Nothing I could say would get me out of their web. Exiled from the real world.
I shoved the pad across the table. “Not good enough.”
He turned angry, lines wrinkling his face.
“We don’t make deals.”
“I’m not asking for anything. It’s just that I won’t make up lies to get myself a nicer pillow in prison. Waste more of my taxes on me if you want, but it won’t change the story, wobbles and all.”
Veins on the backs of his hands swelled as he balled his fists. “We are all on the same team, my friend.”
“I used to think so.”
Another staredown. This time Rome didn’t keep up the charade very long. He said, “You know where you are right now?”
I looked around the cramped beige walls and said, “Your rec room?”
Flicker of a grin. “Outside, I mean. In the open air.”
I had no idea. I hadn’t even known the time for at least a week until I saw Rome’s watch. I’d been blindfolded when I was moved, carted around in silence for hours on end. I was in a small jet once without the blindfold but with the shades drawn. Must’ve been at least an hour or two in the air. Not given much sleep. Not given newspapers. Soundproof cells so I couldn’t eavesdrop on the guards’ conversations. And this motherfucker wants me to guess where I am?
“Disney World?”
“Exactly. Of course. You’re in line for Space Mountain as we speak. Try again.”
I didn’t take the bait. The games were tiring, working my brain to find an answer only gave me more possibilities to trip up.
He finally said, “You’re not far from home, actually.”
Where exactly was that? I was born and raised in Mississippi, and only moved to Minnesota after Hurricane Katrina. “Can we go to the beach, then?”
Rome straightened in his chair, his face long with surprise. “Hey, good one. I‘d forgotten about that. No, I meant not far from Pale Falls. We’re in Minneapolis.”
The thought of being back made my heart beat a little faster, made me think about Drew, Graham, Layla, Ian, Heather. I missed the place, the people. The emotion was a surprise. I’d only come to think of Yellow Medicine as home when it looked like I might lose it. What I’d hated about Minnesota wasn’t the people or the scenery, not when I really thought about it. What I had hated was me in Minnesota, the bitter and disgraced me that could take any sunset in any big sky and turn it into som
ething ugly. Bringing me back after all this, though, he might as well have castrated me. I’m sure the natives would’ve wanted to. Yet I couldn’t think of anywhere else I wanted to be.
“So?” I said. “My cell in Minneapolis looks like my cell in Detroit or Chicago or wherever the hell else you’ve shuffled me.”
He sighed. A good performance. “Just thought you’d like to know how close you are to the people you betrayed.”
“I never betrayed--”
“Hey, you can be noble in your own head, but I’ve talked to Spaceman’s mom. I told her the truth, how you probably had something to do with his disappearance and left her hanging. How those guys she described that met you in the diner were working out financial details for your part in their scheme. You want to deny it?”

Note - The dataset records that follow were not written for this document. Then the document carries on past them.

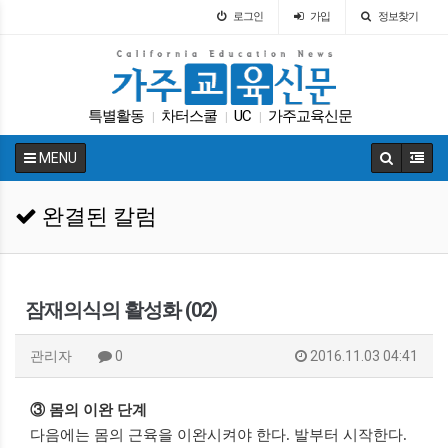
로그인
가입
정보찾기
특별활동
차터스쿨
UC
가주교육신문
|
|
|
코로나
인터뷰
가주교육부
휴교
팝사
|
|
|
|
|
MENU
교육정책
|
완결된 칼럼
잠재의식의 활성화 (02)
관리자
0
2016.11.03 04:41
③
몸의 이완 단계
다음에는 몸의 근육을 이완시켜야 한다
.
발부터 시작한다
.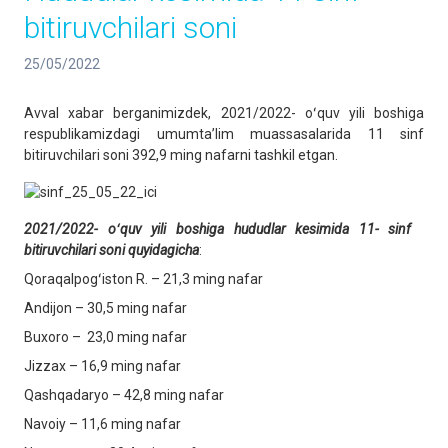
bitiruvchilari soni
25/05/2022
Avval xabar berganimizdek, 2021/2022- oʻquv yili boshiga
respublikamizdagi umumtaʼlim muassasalarida 11 sinf
bitiruvchilari soni 392,9 ming nafarni tashkil etgan.
2021/2022
-
oʻquv yili boshiga
hududlar kesimida 11- sinf
bitiruvchilari soni quyidagicha
:
Qoraqalpogʻiston R. – 21,3 ming nafar
Andijon – 30,5 ming nafar
Buxoro – 23,0 ming nafar
Jizzax – 16,9 ming nafar
Qashqadaryo – 42,8 ming nafar
Navoiy – 11,6 ming nafar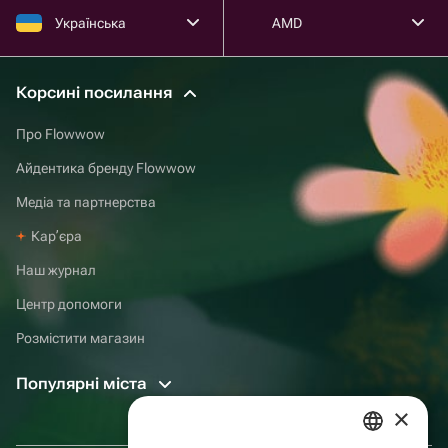
Українська
AMD
Корсині посилання
Про Flowwow
Айдентика бренду Flowwow
Медіа та партнерства
Карʼєра
Наш журнал
Центр допомоги
Розмістити магазин
Популярні міста
×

Pissing me off. He saw me as his one-way ticket to Washington D.C., a cozy office, and the power to change lives—or ruin them. I didn’t blame him. He was doing his job, doing it well. Wasn’t I trying to achieve the same thing, just under the table? Rome was the good guy. I was Samson brought low by my own arrogance.
“Keep it up,” I said, just trying to rile him up. “You’ll get promoted right out of this backwater. They always need another token black guy to help fight the evildoers.”

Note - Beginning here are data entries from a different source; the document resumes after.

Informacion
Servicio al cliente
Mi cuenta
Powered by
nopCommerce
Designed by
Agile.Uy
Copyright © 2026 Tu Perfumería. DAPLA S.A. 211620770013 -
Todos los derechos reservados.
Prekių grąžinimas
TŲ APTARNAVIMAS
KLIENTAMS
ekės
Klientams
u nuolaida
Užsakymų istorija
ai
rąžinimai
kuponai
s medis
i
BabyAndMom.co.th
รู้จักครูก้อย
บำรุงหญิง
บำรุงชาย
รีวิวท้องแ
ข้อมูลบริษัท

He reached across the table and slapped me hard. Felt like a brick. The look in his eyes, I was surprised they weren’t on fire.

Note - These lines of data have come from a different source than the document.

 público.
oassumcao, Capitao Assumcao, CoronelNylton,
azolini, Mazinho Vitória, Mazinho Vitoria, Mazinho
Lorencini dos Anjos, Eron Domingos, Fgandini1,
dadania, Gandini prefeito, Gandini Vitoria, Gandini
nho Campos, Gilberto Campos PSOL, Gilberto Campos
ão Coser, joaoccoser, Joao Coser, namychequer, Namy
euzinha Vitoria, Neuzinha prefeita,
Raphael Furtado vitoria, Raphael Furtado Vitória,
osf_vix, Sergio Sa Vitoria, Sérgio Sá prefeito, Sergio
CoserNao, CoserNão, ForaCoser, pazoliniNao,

Call it a reflex. I was instantly on my feet lunging for him, but the shackles on my ankles fucked me up. Arm muscles tightened as I reached for his neck with my fingers.
He was safely away, hands on his hips while he waited me out. But I raged on. Screamed myself hoarse. Fought through nausea and fear, even though I couldn’t make it past the table. I’d rather die of a stroke than let these bastards manipulate my strings.
Rome let me pulse and yell and swipe and pound my fists on the table until it wasn’t funny to him anymore. “You just flushed your whole life down the drain, you understand?”